The Scottish Mail on Sunday

Caught in the act... lags in West End play who stole away from rehearsal

- By Paul Bignell and Andrew Young

IN HINDSIGHT, giving a group of prisoners the chance to appear in their own West End play always carried a risk.

Neverthele­ss the show’s wellmeanin­g artistic director declared that ‘immersion in drama’ was a ‘liberating experience’ for the seven men from HM Prison Springhill in Buckingham­shire.

Just how liberating has only now come to light. Released on temporary licence, three of the inmates slipped away during rehearsals and harassed a shop assistant in a market town, asking her out and telling her the details of a murder.

It sounds like the kind of caper that Norman Stanley Fletcher from the 1970s prison sitcom Porridge might well have had a hand in.

But it was no laughing matter for the jailbird thespians.
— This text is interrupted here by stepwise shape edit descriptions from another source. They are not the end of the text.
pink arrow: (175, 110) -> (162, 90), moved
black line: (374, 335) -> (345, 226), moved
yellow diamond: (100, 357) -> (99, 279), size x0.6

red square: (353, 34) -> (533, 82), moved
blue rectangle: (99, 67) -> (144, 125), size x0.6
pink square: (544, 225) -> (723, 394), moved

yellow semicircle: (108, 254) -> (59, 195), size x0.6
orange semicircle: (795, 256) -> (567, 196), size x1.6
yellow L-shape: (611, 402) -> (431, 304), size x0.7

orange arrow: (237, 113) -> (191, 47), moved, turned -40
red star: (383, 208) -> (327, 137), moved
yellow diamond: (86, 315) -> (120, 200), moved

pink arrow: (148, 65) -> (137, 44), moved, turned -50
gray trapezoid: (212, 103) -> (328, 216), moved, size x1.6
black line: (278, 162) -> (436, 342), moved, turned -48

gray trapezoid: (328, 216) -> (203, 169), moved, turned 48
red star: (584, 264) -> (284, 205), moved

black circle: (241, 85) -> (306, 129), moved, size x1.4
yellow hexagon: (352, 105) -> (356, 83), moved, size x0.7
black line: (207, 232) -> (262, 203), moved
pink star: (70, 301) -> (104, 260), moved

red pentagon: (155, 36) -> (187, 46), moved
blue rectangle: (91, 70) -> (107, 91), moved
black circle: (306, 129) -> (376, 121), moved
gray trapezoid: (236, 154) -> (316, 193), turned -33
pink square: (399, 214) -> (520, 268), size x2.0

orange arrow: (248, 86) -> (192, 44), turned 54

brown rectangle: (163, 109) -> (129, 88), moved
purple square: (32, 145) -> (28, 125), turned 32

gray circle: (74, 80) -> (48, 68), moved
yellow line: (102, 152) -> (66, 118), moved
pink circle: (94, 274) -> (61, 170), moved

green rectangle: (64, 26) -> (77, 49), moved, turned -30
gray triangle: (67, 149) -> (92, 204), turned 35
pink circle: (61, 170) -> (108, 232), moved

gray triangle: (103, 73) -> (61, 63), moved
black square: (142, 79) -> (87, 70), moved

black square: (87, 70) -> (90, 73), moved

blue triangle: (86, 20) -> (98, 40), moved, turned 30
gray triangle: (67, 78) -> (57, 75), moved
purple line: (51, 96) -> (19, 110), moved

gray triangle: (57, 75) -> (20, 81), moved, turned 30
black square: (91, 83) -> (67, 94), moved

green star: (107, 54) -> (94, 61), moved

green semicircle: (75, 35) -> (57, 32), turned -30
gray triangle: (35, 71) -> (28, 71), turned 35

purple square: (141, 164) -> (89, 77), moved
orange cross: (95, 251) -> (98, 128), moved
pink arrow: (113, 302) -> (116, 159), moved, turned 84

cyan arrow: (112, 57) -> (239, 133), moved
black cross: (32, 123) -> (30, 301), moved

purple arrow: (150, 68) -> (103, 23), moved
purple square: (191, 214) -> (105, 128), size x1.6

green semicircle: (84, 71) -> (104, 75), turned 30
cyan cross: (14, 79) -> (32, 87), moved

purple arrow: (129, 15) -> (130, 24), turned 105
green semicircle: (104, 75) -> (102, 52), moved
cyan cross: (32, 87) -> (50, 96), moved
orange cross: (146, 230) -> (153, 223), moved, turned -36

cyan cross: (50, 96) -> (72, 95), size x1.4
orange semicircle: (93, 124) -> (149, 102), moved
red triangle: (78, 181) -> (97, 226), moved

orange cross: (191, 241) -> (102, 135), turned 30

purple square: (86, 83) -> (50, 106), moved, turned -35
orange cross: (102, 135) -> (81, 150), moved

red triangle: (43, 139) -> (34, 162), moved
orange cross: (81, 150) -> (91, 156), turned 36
As punishment, the trio were removed from their open prison and, according to the Ministry of Justice, ‘sent back to tougher conditions and will spend longer behind bars’.

The men, working with the Oxfordshir­e-based Kestrel theatre company, were hailed as the first convicts to perform to a paying audience in a mainstream theatre.

Written by prisoners, the play – entitled Broken Dreams – was only days away from opening to the public last Friday at the Royal Court in London when the men broke the terms of their release.

All coming to the end of their sentences, the inmates had been rehearsing in a disused school in Bicester, Oxfordshir­e, near their prison, when three of their number decided to visit a newsagents in the town centre.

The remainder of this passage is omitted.